(Transcribed page contents)
=-=-=
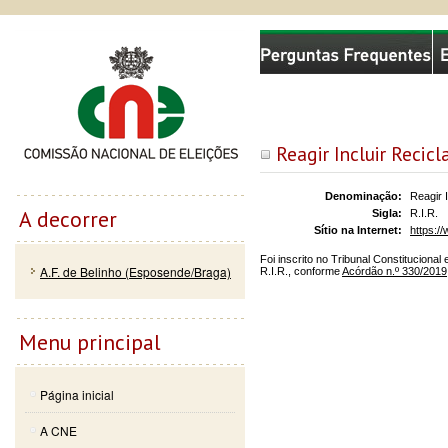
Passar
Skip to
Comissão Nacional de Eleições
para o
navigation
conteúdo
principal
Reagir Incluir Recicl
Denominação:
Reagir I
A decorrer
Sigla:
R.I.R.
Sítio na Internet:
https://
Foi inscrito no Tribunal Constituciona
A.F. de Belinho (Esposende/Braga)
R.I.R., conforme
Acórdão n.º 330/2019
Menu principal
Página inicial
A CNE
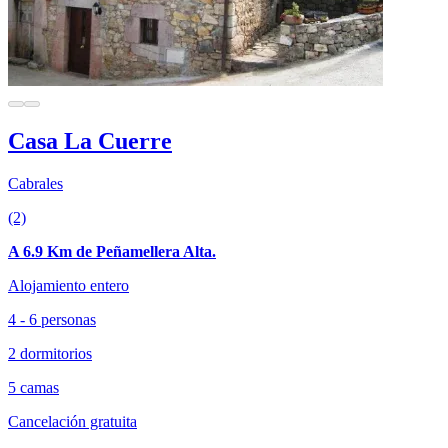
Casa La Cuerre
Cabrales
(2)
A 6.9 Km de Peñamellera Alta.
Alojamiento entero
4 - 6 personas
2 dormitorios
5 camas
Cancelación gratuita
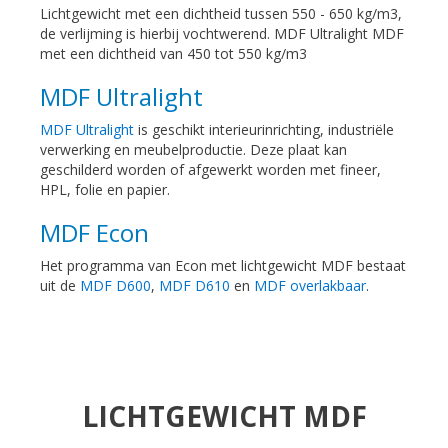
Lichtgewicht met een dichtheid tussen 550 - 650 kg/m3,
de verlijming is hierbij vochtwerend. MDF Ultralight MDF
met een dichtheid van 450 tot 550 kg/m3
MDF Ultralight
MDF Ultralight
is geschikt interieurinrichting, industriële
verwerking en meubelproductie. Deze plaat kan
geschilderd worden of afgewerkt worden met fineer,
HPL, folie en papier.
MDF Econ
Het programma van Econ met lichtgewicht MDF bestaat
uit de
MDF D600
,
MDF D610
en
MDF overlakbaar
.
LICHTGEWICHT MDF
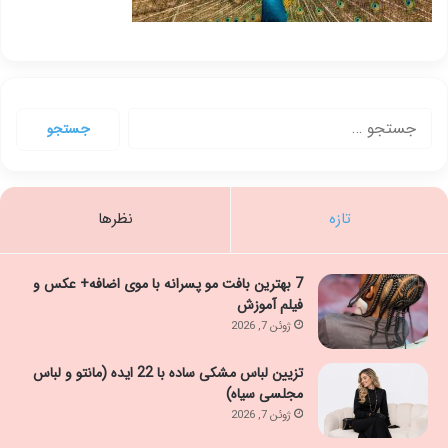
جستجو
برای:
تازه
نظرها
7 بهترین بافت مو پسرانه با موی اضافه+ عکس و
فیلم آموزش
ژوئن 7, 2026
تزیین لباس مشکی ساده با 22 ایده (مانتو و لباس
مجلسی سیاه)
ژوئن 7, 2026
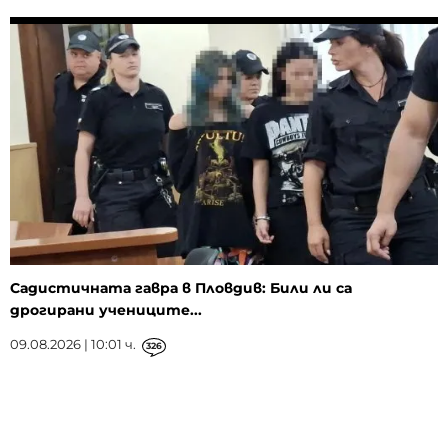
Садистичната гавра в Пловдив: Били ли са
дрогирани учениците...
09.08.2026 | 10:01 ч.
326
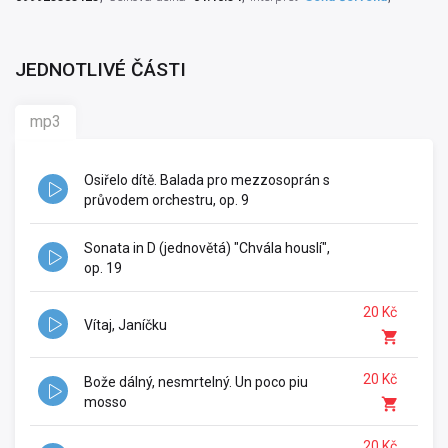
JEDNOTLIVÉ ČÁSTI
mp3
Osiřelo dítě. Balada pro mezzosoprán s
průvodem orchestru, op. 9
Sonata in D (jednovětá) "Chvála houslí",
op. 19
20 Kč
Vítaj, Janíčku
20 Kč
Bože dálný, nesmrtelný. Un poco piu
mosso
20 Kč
=-=-=
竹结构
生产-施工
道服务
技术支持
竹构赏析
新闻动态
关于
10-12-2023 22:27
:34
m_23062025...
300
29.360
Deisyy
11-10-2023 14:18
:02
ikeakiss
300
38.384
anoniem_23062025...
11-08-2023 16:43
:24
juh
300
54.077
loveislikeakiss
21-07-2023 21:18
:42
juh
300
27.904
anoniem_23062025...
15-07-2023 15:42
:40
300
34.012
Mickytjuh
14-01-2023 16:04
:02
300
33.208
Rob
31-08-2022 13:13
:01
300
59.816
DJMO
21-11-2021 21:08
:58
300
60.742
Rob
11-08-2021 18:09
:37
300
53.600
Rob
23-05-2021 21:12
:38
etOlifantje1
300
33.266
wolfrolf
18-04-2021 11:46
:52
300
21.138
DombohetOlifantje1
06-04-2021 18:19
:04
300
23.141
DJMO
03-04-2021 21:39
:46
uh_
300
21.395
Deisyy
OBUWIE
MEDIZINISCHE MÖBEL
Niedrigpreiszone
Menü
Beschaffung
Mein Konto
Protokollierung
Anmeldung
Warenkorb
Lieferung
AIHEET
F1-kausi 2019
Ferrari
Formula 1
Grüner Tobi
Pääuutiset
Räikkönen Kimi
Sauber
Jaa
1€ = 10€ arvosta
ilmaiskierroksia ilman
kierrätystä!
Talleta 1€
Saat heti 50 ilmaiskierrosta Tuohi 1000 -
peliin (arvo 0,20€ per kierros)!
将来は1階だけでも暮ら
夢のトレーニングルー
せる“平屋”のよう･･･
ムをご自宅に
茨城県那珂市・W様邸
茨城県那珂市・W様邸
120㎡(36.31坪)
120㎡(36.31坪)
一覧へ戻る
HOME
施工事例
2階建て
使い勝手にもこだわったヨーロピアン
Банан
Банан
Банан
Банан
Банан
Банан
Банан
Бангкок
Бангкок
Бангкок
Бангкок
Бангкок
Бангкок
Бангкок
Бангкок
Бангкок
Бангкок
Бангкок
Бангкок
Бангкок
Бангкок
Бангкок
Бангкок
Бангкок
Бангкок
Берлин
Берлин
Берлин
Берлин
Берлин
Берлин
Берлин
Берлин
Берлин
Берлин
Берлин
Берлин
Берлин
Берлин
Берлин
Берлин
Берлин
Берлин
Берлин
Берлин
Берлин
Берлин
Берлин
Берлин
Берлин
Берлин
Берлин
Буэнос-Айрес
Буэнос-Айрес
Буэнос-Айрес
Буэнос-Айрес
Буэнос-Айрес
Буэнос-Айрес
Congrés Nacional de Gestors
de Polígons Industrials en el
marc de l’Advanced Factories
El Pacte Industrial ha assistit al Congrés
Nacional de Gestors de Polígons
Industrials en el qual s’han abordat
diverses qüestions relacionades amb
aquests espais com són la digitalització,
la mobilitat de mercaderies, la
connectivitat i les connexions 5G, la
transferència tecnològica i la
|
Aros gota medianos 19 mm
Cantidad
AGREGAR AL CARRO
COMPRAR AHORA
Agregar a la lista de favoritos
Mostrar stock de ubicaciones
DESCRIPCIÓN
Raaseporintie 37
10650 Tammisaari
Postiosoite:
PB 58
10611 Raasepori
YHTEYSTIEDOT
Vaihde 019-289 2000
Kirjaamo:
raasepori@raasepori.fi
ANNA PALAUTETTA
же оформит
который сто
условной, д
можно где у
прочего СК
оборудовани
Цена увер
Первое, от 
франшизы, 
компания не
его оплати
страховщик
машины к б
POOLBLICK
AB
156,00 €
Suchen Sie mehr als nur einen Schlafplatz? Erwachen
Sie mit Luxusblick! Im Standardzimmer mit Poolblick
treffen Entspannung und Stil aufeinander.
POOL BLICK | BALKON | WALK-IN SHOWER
=-=-=
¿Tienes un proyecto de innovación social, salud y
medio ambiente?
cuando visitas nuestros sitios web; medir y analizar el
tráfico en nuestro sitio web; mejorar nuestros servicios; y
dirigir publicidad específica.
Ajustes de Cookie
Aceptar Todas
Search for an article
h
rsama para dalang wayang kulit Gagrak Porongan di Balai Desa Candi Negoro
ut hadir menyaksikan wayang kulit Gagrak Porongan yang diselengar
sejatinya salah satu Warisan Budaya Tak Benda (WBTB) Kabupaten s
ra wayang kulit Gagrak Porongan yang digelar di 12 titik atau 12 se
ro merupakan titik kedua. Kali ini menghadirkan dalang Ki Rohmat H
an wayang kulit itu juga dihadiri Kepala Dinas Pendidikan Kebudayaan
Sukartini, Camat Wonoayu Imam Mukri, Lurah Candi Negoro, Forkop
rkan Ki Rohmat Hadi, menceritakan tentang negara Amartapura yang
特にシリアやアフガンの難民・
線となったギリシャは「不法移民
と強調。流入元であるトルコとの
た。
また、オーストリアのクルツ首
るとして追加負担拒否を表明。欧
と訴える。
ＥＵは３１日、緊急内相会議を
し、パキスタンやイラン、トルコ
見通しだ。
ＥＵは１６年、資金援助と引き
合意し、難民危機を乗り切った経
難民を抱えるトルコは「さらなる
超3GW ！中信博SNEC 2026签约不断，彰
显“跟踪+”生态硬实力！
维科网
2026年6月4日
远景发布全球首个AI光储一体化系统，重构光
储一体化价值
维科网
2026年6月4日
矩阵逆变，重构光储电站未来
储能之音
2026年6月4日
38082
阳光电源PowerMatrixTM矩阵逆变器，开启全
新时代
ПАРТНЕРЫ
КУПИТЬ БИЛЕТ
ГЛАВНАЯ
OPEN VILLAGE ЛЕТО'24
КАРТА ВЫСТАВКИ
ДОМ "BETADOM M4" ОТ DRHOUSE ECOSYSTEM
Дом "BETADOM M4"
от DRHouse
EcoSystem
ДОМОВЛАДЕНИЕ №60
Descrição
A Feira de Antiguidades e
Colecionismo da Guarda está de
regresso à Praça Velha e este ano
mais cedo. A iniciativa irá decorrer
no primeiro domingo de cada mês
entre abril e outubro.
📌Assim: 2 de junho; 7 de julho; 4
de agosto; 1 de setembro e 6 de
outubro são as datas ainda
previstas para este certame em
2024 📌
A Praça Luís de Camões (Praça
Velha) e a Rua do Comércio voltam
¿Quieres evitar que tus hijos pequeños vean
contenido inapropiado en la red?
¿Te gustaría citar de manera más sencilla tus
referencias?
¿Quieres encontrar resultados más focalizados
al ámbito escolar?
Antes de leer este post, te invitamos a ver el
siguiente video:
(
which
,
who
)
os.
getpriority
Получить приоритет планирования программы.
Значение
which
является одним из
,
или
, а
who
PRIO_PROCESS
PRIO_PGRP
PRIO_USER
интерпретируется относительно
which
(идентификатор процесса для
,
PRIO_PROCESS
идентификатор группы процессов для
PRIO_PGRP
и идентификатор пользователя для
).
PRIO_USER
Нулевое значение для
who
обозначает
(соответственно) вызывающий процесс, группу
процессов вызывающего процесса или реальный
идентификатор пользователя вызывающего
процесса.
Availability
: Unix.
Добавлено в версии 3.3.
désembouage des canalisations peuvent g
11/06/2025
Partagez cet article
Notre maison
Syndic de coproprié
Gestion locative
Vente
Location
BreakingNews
=-=-=
» **Problem requirements**: Work out how many lines of the entries hold the word "Praça", and write only that figure.

» **Response for this exercise**: 2